Was still a room left last night. Did you say 'it's for waxstock'? As they told me they were sold out until I said that haha


----------



## kartman (Aug 2, 2012)

I shall be there with Elliott.Frith and two other mates, sure we shall find the bar at some point :wave:


----------



## Rascal_69 (Sep 20, 2009)

Kimo73 said:


> Was still a room left last night. Did you say 'it's for waxstock'? As they told me they were sold out until I said that haha


Booked online. Staying the Saturday and Sunday.

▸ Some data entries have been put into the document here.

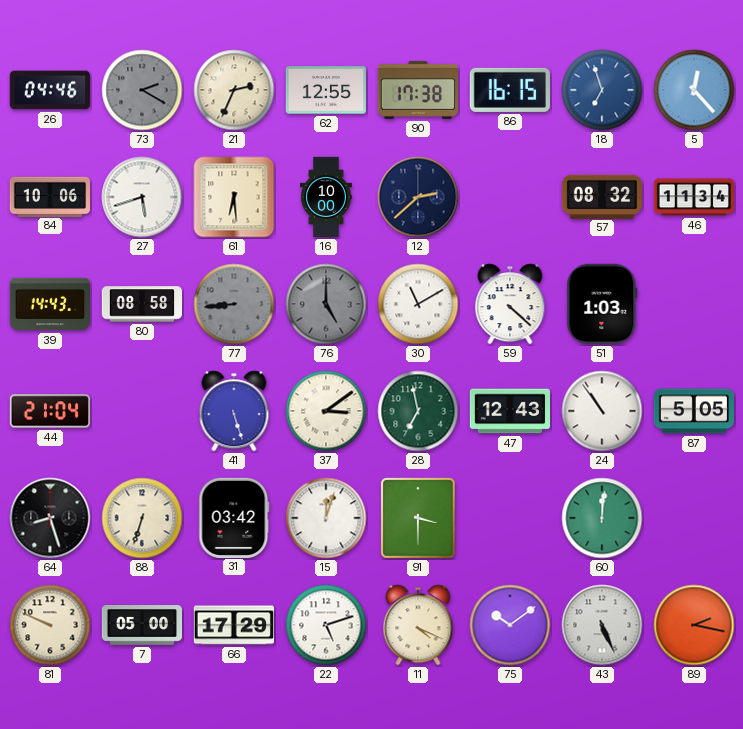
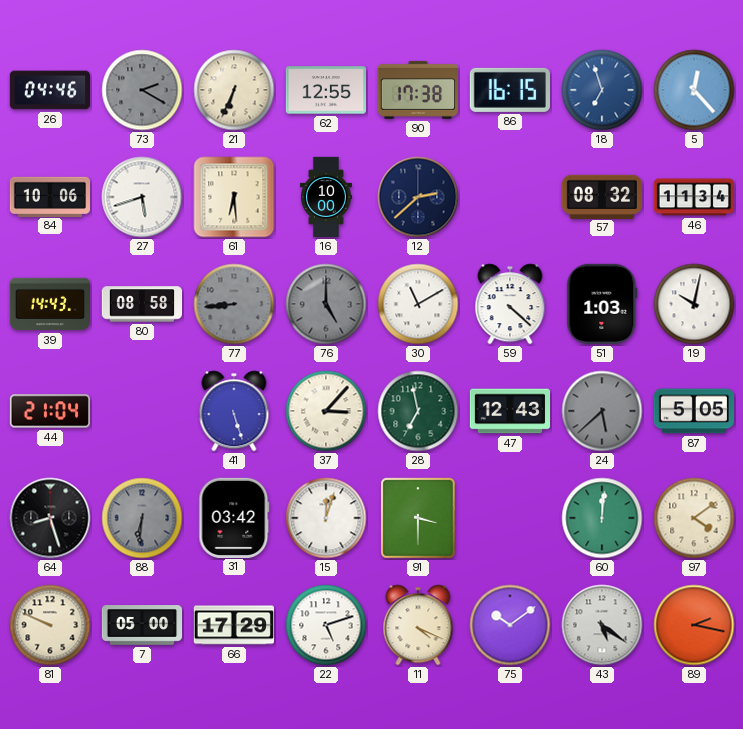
21: 2:34 -> 6:34
19: none -> 10:02
37: 3:09 -> 3:07
24: 10:54 -> 5:38
24 dial: white -> grey
88: 6:33 -> 6:31
88 dial: cream -> grey
97: none -> 4:09
43: 5:26 -> 5:21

Hilton isn't too far anyway. Will just catch the guys at show :thumb:


----------



## stuj76 (Jul 1, 2007)

If anyone is interested we have over booked our room allocation for Saturday night. I have 3 twin/double rooms available.

S


----------



## stuj76 (Jul 1, 2007)

stuj76 said:


> If anyone is interested we have over booked our room allocation for Saturday night. I have 3 twin/double rooms available.
> 
> S


2 of the 3 rooms have been taken, thank you. If anyone is still looking for a twin/double room for the Saturday night only, please contact me on 01423 860022 or [email protected]


----------



## Gaz| (Jul 18, 2014)

I'm in coventry myself, so I may pop in, new here though, so don't know many people! Lol


----------



## chrisgreen (Mar 30, 2012)

I'm staying down the road at the Premier Inn - anyone got plans for Saturday night?


----------



## kartman (Aug 2, 2012)

Does anyone know what time we can check in to our room on saturday and when we have to be out Sunday? 

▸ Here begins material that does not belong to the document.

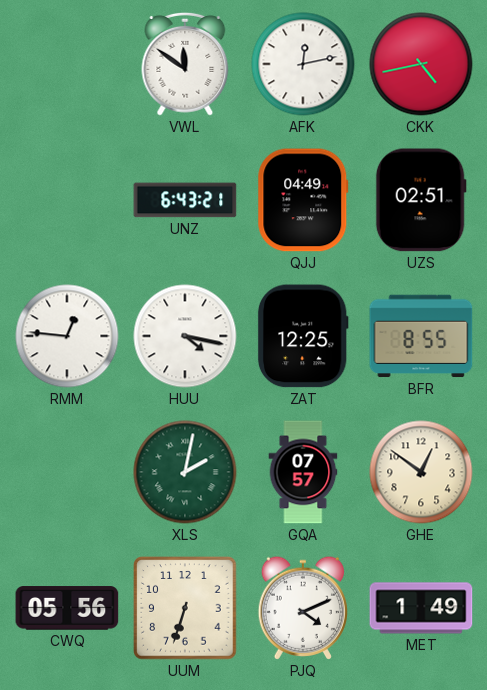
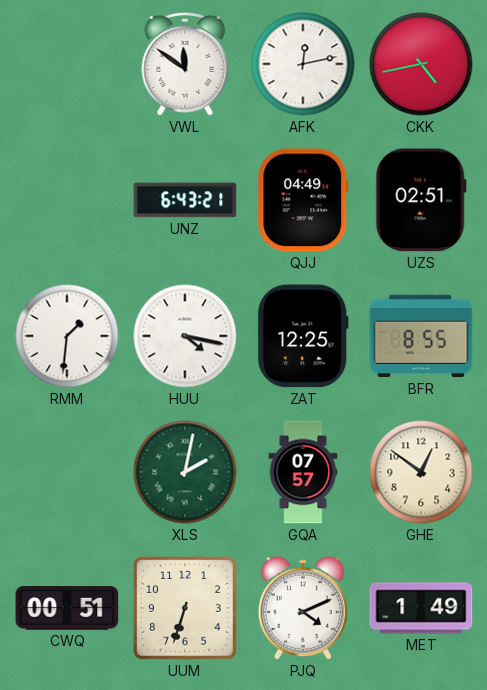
RMM: 12:46 -> 1:31
CWQ: 05:56 -> 00:51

Also where can we park overnight and is there access to water?

Can't wait now

Jordan


----------



## Kimo (Jun 7, 2013)

kartman said:


> Does anyone know what time we can check in to our room on saturday and when we have to be out Sunday?
> 
> Also where can we park overnight and is there access to water?
> 
> ...


3pm mate

Unsure on departure tbh


----------



## kartman (Aug 2, 2012)

Kimo73 said:


> 3pm mate
> 
> Unsure on departure tbh


Cheers mate 

I think we are planning a trip to Coventry Transport Museum beforehand so should be after than anyhow :thumb:


----------



## BRUNBERG (Oct 21, 2010)

I'm staying there with SWMBO


----------